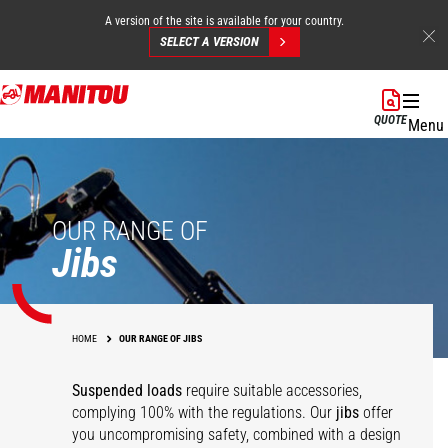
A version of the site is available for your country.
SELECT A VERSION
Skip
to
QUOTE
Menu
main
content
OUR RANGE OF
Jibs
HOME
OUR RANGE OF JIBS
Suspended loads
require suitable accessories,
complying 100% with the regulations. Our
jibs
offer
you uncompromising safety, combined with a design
•••••
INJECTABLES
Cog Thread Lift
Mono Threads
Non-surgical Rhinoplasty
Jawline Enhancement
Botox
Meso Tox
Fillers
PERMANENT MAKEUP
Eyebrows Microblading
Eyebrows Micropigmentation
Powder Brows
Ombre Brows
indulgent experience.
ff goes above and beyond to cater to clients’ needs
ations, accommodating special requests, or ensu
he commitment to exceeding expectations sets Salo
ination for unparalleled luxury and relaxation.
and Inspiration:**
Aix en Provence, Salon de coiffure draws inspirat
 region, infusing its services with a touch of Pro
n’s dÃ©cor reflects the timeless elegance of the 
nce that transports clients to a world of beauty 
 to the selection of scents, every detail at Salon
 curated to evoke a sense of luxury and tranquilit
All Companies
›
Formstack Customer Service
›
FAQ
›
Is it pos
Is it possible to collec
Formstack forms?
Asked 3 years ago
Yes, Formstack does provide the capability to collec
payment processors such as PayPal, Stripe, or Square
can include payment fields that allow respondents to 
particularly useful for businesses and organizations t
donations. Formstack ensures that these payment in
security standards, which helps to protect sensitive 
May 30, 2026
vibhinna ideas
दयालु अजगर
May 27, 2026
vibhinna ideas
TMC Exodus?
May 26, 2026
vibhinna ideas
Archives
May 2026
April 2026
•••••
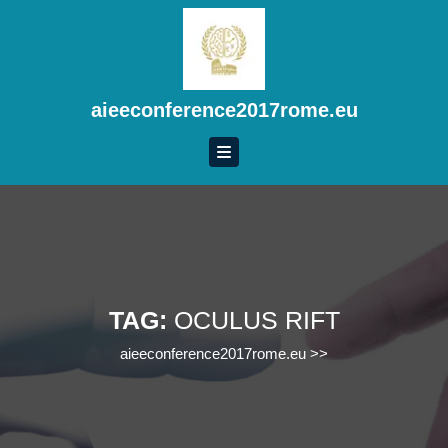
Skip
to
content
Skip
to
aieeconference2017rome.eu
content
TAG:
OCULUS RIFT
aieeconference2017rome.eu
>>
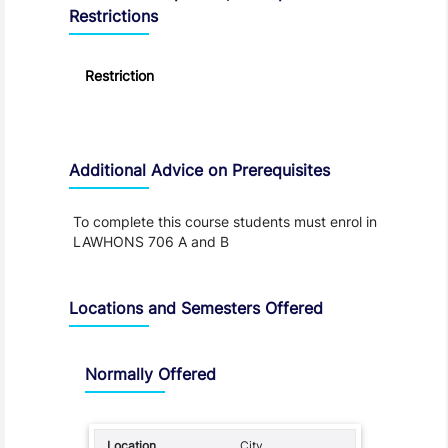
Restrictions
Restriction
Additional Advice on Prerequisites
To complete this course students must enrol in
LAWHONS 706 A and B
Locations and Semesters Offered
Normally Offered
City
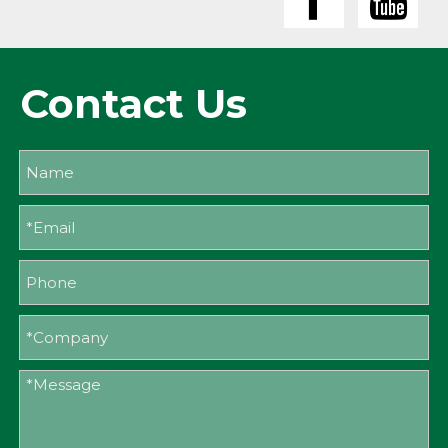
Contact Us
•••••
**Goal of the exercise:** Extract, from the listing above, every line where the string "with" occurs.

**Expected answer:**
complying 100% with the regulations. Our
you uncompromising safety, combined with a design
 region, infusing its services with a touch of Pro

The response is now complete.